Biographies

The First Women on Staff at St. Louis Children’s Hospital

Because of the affiliation between the Washington University School of Medicine and both Barnes Hospital and St. Louis Children’s Hospital, the Executive Faculty of the medical school was responsible for appointments to the staff of both hospitals. On November 19, 1917, the Executive Faculty agreed that women could be given house staff positions.

Dr. Edith Maas, a 1916 graduate of the Johns Hopkins University School of Medicine, was the first woman appointed to a house staff position at St. Louis Children’s Hospital. Maas was to begin July 1, 1918, as assistant resident physician. However she resigned from the position in April 1918, before even beginning. Maas returned to her native New York City and began a long and distinguished career in medicine, specializing in pediatrics and the treatment of childhood tuberculosis.
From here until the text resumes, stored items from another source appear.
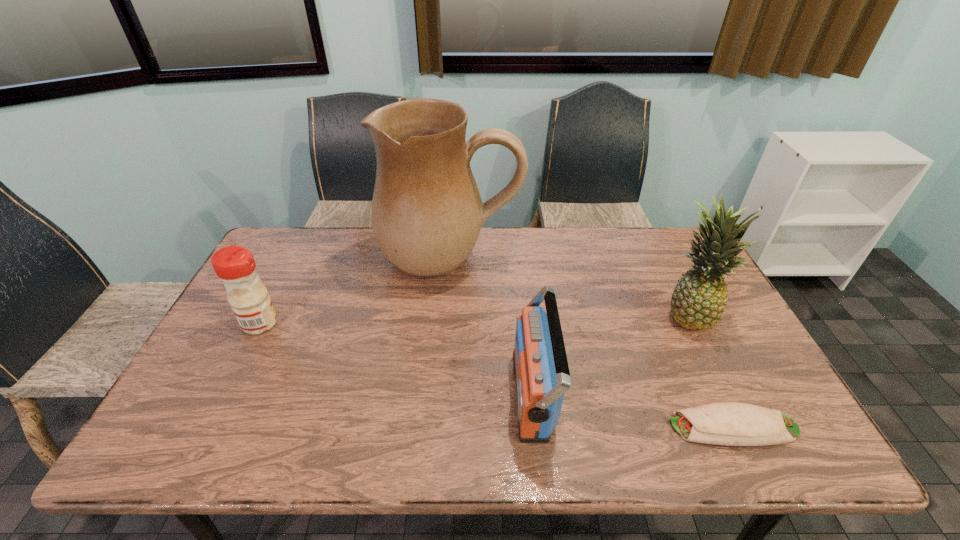 Where is `the tallest object`? Image resolution: width=960 pixels, height=540 pixels. the tallest object is located at coordinates (426, 214).

I want to click on cream pitcher, so 426,214.

Identify the location of the second tallest object. (698, 301).

The width and height of the screenshot is (960, 540). In order to click on the leftmost object in this screenshot , I will do `click(234, 265)`.

Find the location of a particular element. The width and height of the screenshot is (960, 540). radio receiver is located at coordinates (541, 370).

Identify the location of burrito. (728, 423).

The height and width of the screenshot is (540, 960). In order to click on free region located 0.290m at the spout of the farthest object in this screenshot , I will do `click(442, 371)`.

The height and width of the screenshot is (540, 960). I want to click on vacant region located on the right of the pineapple, so click(x=733, y=315).

The height and width of the screenshot is (540, 960). I want to click on free space located on the right of the leftmost object, so click(x=352, y=323).

Locate an element on the screen. The height and width of the screenshot is (540, 960). free space located on the front-facing side of the radio receiver is located at coordinates (365, 394). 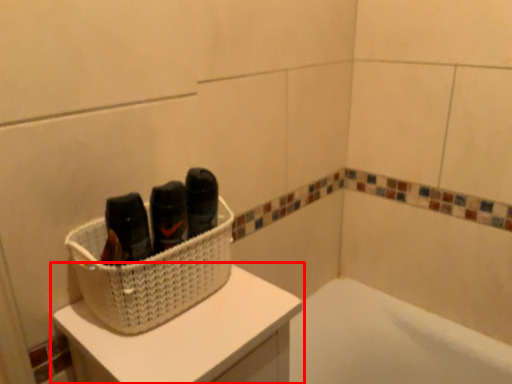 Question: From the image's perspective, what is the correct spatial relationship of furniture (annotated by the red box) in relation to basket?

Choices:
 (A) below
 (B) above

Answer: (A) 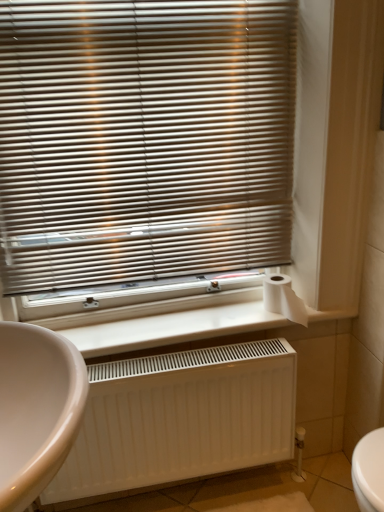 Question: Is white matte radiator at lower center thinner than white matte toilet paper at right?

Choices:
 (A) yes
 (B) no

Answer: (B)

Question: Considering the relative sizes of white matte radiator at lower center and white matte toilet paper at right in the image provided, is white matte radiator at lower center taller than white matte toilet paper at right?

Choices:
 (A) yes
 (B) no

Answer: (B)

Question: Does white matte radiator at lower center lie in front of white matte toilet paper at right?

Choices:
 (A) yes
 (B) no

Answer: (A)

Question: Can you confirm if white matte radiator at lower center is wider than white matte toilet paper at right?

Choices:
 (A) no
 (B) yes

Answer: (B)

Question: Is white matte radiator at lower center not near white matte toilet paper at right?

Choices:
 (A) yes
 (B) no

Answer: (B)

Question: Is white matte radiator at lower center oriented away from white matte toilet paper at right?

Choices:
 (A) no
 (B) yes

Answer: (A)

Question: From a real-world perspective, is metallic blinds at upper center below white matte toilet paper at right?

Choices:
 (A) no
 (B) yes

Answer: (A)

Question: Considering the relative positions of metallic blinds at upper center and white matte toilet paper at right in the image provided, is metallic blinds at upper center behind white matte toilet paper at right?

Choices:
 (A) no
 (B) yes

Answer: (A)

Question: Is metallic blinds at upper center not within white matte toilet paper at right?

Choices:
 (A) no
 (B) yes

Answer: (B)

Question: Is metallic blinds at upper center shorter than white matte toilet paper at right?

Choices:
 (A) no
 (B) yes

Answer: (A)

Question: Is metallic blinds at upper center to the left of white matte toilet paper at right from the viewer's perspective?

Choices:
 (A) no
 (B) yes

Answer: (B)

Question: Is metallic blinds at upper center thinner than white matte toilet paper at right?

Choices:
 (A) yes
 (B) no

Answer: (A)

Question: Does white matte radiator at lower center appear on the right side of white matte radiator at lower center?

Choices:
 (A) yes
 (B) no

Answer: (A) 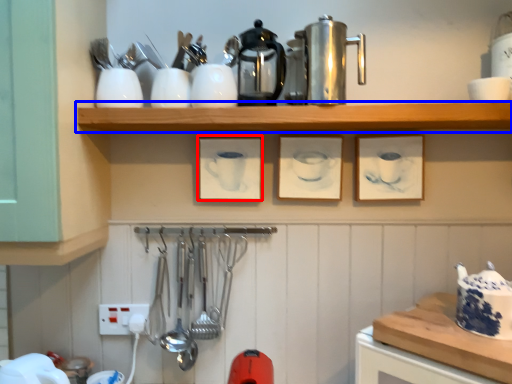 Question: Which of the following is the closest to the observer, picture frame (highlighted by a red box) or shelf (highlighted by a blue box)?

Choices:
 (A) picture frame
 (B) shelf

Answer: (B) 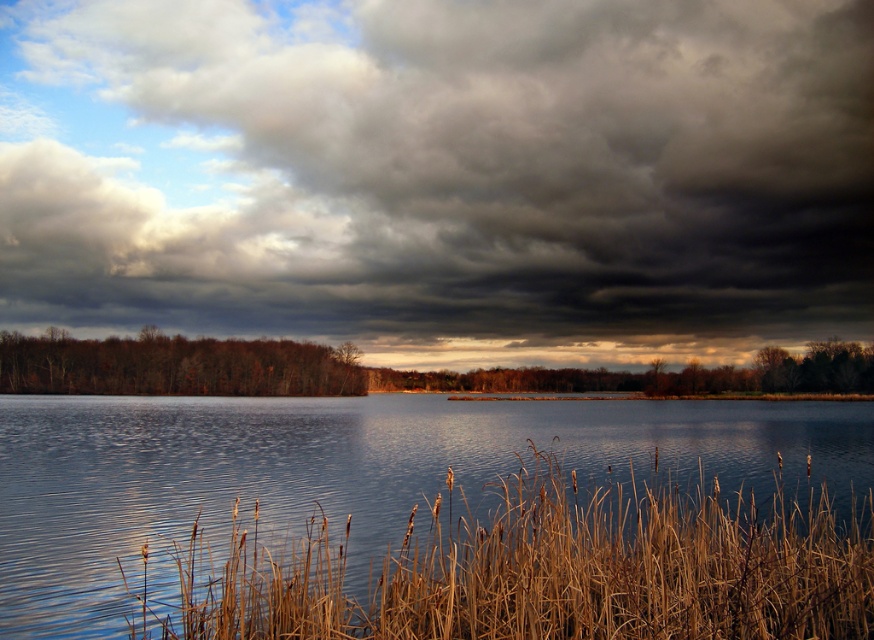 Who is lower down, dark gray cloud at upper center or dry grass at lower center?

dry grass at lower center is lower down.

The image size is (874, 640). Identify the location of dark gray cloud at upper center. (442, 176). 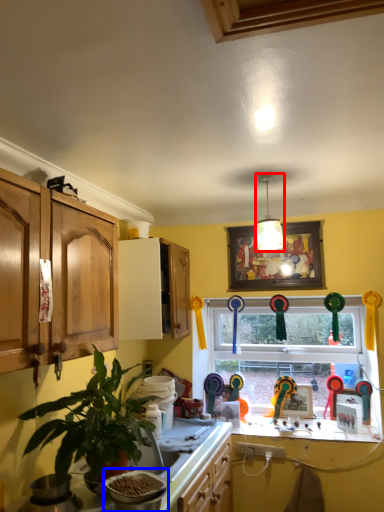 Question: Which of the following is the closest to the observer, light fixture (highlighted by a red box) or appliance (highlighted by a blue box)?

Choices:
 (A) light fixture
 (B) appliance

Answer: (B) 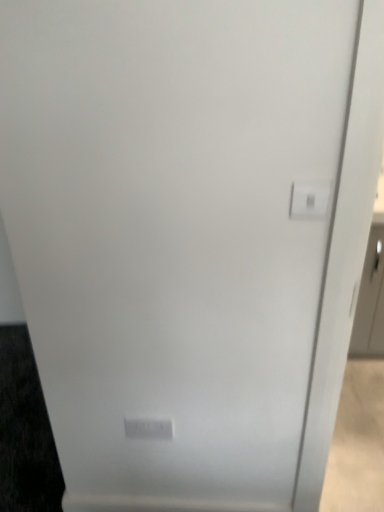 Where is `white plastic light switch at upper right, placed as the 2th light switch when sorted from bottom to top`? white plastic light switch at upper right, placed as the 2th light switch when sorted from bottom to top is located at coordinates (309, 200).

Describe the element at coordinates (309, 200) in the screenshot. I see `white plastic light switch at upper right, the first light switch viewed from the front` at that location.

Measure the distance between white plastic light switch at lower center, the first light switch when ordered from bottom to top, and camera.

The distance of white plastic light switch at lower center, the first light switch when ordered from bottom to top, from camera is 1.35 meters.

Describe the element at coordinates (148, 429) in the screenshot. This screenshot has width=384, height=512. I see `white plastic light switch at lower center, arranged as the second light switch when viewed from the right` at that location.

What are the coordinates of `white plastic light switch at lower center, the 2th light switch positioned from the front` in the screenshot? It's located at pos(148,429).

Where is `white plastic light switch at upper right, the 1th light switch viewed from the top`? white plastic light switch at upper right, the 1th light switch viewed from the top is located at coordinates (309, 200).

Between white plastic light switch at upper right, the 1th light switch viewed from the top, and white plastic light switch at lower center, arranged as the 1th light switch when viewed from the left, which one appears on the right side from the viewer's perspective?

Positioned to the right is white plastic light switch at upper right, the 1th light switch viewed from the top.

Which object is closer to the camera, white plastic light switch at upper right, the first light switch viewed from the front, or white plastic light switch at lower center, arranged as the second light switch when viewed from the top?

white plastic light switch at upper right, the first light switch viewed from the front, is closer to the camera.

Is point (317, 212) behind point (140, 435)?

That is False.

Looking at this image, from the image's perspective, is white plastic light switch at upper right, the 1th light switch viewed from the top, over white plastic light switch at lower center, arranged as the second light switch when viewed from the top?

Yes, from the image's perspective, white plastic light switch at upper right, the 1th light switch viewed from the top, is above white plastic light switch at lower center, arranged as the second light switch when viewed from the top.

From a real-world perspective, is white plastic light switch at upper right, marked as the 1th light switch in a right-to-left arrangement, physically located above or below white plastic light switch at lower center, arranged as the second light switch when viewed from the right?

white plastic light switch at upper right, marked as the 1th light switch in a right-to-left arrangement, is situated higher than white plastic light switch at lower center, arranged as the second light switch when viewed from the right, in the real world.

Which of these two, white plastic light switch at upper right, the second light switch in the back-to-front sequence, or white plastic light switch at lower center, the first light switch in the back-to-front sequence, is thinner?

Thinner between the two is white plastic light switch at lower center, the first light switch in the back-to-front sequence.

In the scene shown: Considering the relative sizes of white plastic light switch at upper right, placed as the 2th light switch when sorted from bottom to top, and white plastic light switch at lower center, the first light switch in the back-to-front sequence, in the image provided, is white plastic light switch at upper right, placed as the 2th light switch when sorted from bottom to top, shorter than white plastic light switch at lower center, the first light switch in the back-to-front sequence,?

Yes.

Can you confirm if white plastic light switch at upper right, the first light switch viewed from the front, is bigger than white plastic light switch at lower center, arranged as the 1th light switch when viewed from the left?

Incorrect, white plastic light switch at upper right, the first light switch viewed from the front, is not larger than white plastic light switch at lower center, arranged as the 1th light switch when viewed from the left.

Do you think white plastic light switch at upper right, marked as the 1th light switch in a right-to-left arrangement, is within white plastic light switch at lower center, the first light switch in the back-to-front sequence, or outside of it?

white plastic light switch at upper right, marked as the 1th light switch in a right-to-left arrangement, lies outside white plastic light switch at lower center, the first light switch in the back-to-front sequence.

Can you see white plastic light switch at upper right, the first light switch viewed from the front, touching white plastic light switch at lower center, the 2th light switch positioned from the front?

No, white plastic light switch at upper right, the first light switch viewed from the front, is not beside white plastic light switch at lower center, the 2th light switch positioned from the front.

Could you tell me if white plastic light switch at upper right, the first light switch viewed from the front, is facing white plastic light switch at lower center, the 2th light switch positioned from the front?

No, white plastic light switch at upper right, the first light switch viewed from the front, is not facing towards white plastic light switch at lower center, the 2th light switch positioned from the front.

How many degrees apart are the facing directions of white plastic light switch at upper right, placed as the 2th light switch when sorted from bottom to top, and white plastic light switch at lower center, arranged as the second light switch when viewed from the top?

They differ by 0.583 degrees in their facing directions.

The image size is (384, 512). In order to click on light switch on the left of white plastic light switch at upper right, the first light switch viewed from the front in this screenshot , I will do `click(148, 429)`.

Considering the relative positions of white plastic light switch at lower center, arranged as the 1th light switch when viewed from the left, and white plastic light switch at upper right, the 1th light switch viewed from the top, in the image provided, is white plastic light switch at lower center, arranged as the 1th light switch when viewed from the left, to the left or to the right of white plastic light switch at upper right, the 1th light switch viewed from the top,?

In the image, white plastic light switch at lower center, arranged as the 1th light switch when viewed from the left, appears on the left side of white plastic light switch at upper right, the 1th light switch viewed from the top.

Is white plastic light switch at lower center, the first light switch when ordered from bottom to top, behind white plastic light switch at upper right, placed as the 2th light switch when sorted from bottom to top?

Yes.

Is point (147, 428) positioned in front of point (303, 185)?

No, (147, 428) is behind (303, 185).

From the image's perspective, which one is positioned higher, white plastic light switch at lower center, arranged as the second light switch when viewed from the top, or white plastic light switch at upper right, the second light switch in the back-to-front sequence?

white plastic light switch at upper right, the second light switch in the back-to-front sequence, is shown above in the image.

From a real-world perspective, between white plastic light switch at lower center, arranged as the second light switch when viewed from the top, and white plastic light switch at upper right, marked as the 1th light switch in a right-to-left arrangement, who is vertically higher?

In real-world perspective, white plastic light switch at upper right, marked as the 1th light switch in a right-to-left arrangement, is above.

Between white plastic light switch at lower center, the first light switch in the back-to-front sequence, and white plastic light switch at upper right, the first light switch viewed from the front, which one has larger width?

Wider between the two is white plastic light switch at upper right, the first light switch viewed from the front.

Is white plastic light switch at lower center, the first light switch in the back-to-front sequence, shorter than white plastic light switch at upper right, the second light switch in the back-to-front sequence?

No, white plastic light switch at lower center, the first light switch in the back-to-front sequence, is not shorter than white plastic light switch at upper right, the second light switch in the back-to-front sequence.

Is white plastic light switch at lower center, arranged as the second light switch when viewed from the right, bigger than white plastic light switch at upper right, placed as the 2th light switch when sorted from bottom to top?

Indeed, white plastic light switch at lower center, arranged as the second light switch when viewed from the right, has a larger size compared to white plastic light switch at upper right, placed as the 2th light switch when sorted from bottom to top.

Consider the image. Is white plastic light switch at upper right, the second light switch in the back-to-front sequence, completely or partially inside white plastic light switch at lower center, the first light switch in the back-to-front sequence?

No.

Are white plastic light switch at lower center, the first light switch when ordered from bottom to top, and white plastic light switch at upper right, the first light switch viewed from the front, beside each other?

There is a gap between white plastic light switch at lower center, the first light switch when ordered from bottom to top, and white plastic light switch at upper right, the first light switch viewed from the front.

Is white plastic light switch at lower center, arranged as the 1th light switch when viewed from the left, oriented away from white plastic light switch at upper right, the second light switch in the back-to-front sequence?

That's not correct — white plastic light switch at lower center, arranged as the 1th light switch when viewed from the left, is not looking away from white plastic light switch at upper right, the second light switch in the back-to-front sequence.

How many degrees apart are the facing directions of white plastic light switch at lower center, arranged as the second light switch when viewed from the top, and white plastic light switch at upper right, the 2th light switch when ordered from left to right?

The angle between the facing direction of white plastic light switch at lower center, arranged as the second light switch when viewed from the top, and the facing direction of white plastic light switch at upper right, the 2th light switch when ordered from left to right, is 0.583 degrees.

Measure the distance from white plastic light switch at lower center, arranged as the 1th light switch when viewed from the left, to white plastic light switch at upper right, the first light switch viewed from the front.

They are 83.15 centimeters apart.

Where is `light switch behind the white plastic light switch at upper right, marked as the 1th light switch in a right-to-left arrangement`? The height and width of the screenshot is (512, 384). light switch behind the white plastic light switch at upper right, marked as the 1th light switch in a right-to-left arrangement is located at coordinates (148, 429).

Locate an element on the screen. This screenshot has height=512, width=384. light switch above the white plastic light switch at lower center, arranged as the 1th light switch when viewed from the left (from the image's perspective) is located at coordinates (309, 200).

What are the coordinates of `light switch located on the left of white plastic light switch at upper right, the 2th light switch when ordered from left to right` in the screenshot? It's located at (148, 429).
Female interns were appointed to the staff beginning in 1918. The first three women were Drs. Katharine Krom Merritt, Martha May Eliot, and Mary A. Wright. All three received their medical degrees from Johns Hopkins Medical School, yet all three had to seek internships elsewhere since Johns Hopkins did not allow female interns at that time.

Katharine Krom Merritt (1886-1986) served a one-year internship at St. Louis Children’s Hospital in 1918-19. Merritt, a native of Stamford, Connecticut, graduated from Vassar College in 1908 and Johns Hopkins Medical School in 1917. After her internship in St. Louis, Merritt returned to the East Coast, operating a private pediatric practice in New York City from 1920 to 1933. She was an associate attending pediatrician at Babies Hospital of the Columbia Presbyterian Medical Center, a lecturer at the College of Physicians and Surgeons, and an attending pediatrician at the Vanderbilt Clinic, all in Manhattan. Merritt also served as a consultant to the medical staff of Stamford Hospital. With her sister, Louise Dalton, Merritt founded the Stamford branch of Family and Children’s Service.

Martha M. Eliot
Martha M. Eliot, ca. 1919

Dr. Martha M. Eliot (1891-1978), the granddaughter of Washington University founder William Greenleaf Eliot, was a 1918 graduate of Johns Hopkins University Medical School. She served as a pediatric resident at St. Louis Children’s Hospital in 1919-20. She left for Yale University, where she taught in the Department of Pediatrics from 1921 to 1935. During most of that time Eliot also directed the National Children’s Bureau Division of Child and Maternal Health. Eliot later joined the Children’s Bureau full time, and served as its chief from 1951 to 1956. In 1934 Dr. Eliot drafted most of the Social Security Act’s language dealing with maternal and child health. During the Second World War Eliot administered the Emergency Maternity and Infant Care program, which provided maternity care for more than one million servicemen’s wives. Eliot helped found the United Nations International Children’s Emergency Fund (UNICEF) and the World Health Organization (WHO), of which she was Assistant Director-General from 1949 to 1951. In 1957 Eliot was appointed professor and head of the Department of Maternal and Child Health at the Harvard School of Public Health, a position which she held until her retirement in 1961.

Martha M. Eliot was widely recognized for her contributions in developing services and preventive measures on behalf of children’s health. She was one of the first women admitted into the American Pediatric Society, and received that organization’s top honor, the Howland Medal, in 1967. In 1947 Eliot was the first woman elected president of the American Public Health Association (APHA) and the following year was the recipient of the Lasker Award. In 1964, the APHA established the Martha May Eliot Award, an annual prize recognizing achievements in maternal and child health care.

Mary A. Wright
Mary Wright, ca. 1919

After her internship at St. Louis Children’s Hospital in 1919-20, Dr. Mary A. Wright returned to her native Massachusetts, where she worked at the Peter Bent Brigham Hospital in Boston, and then later as a pediatrician in Newton, Massachusetts. Mary Wright died in Boston in 1929 of septicemia.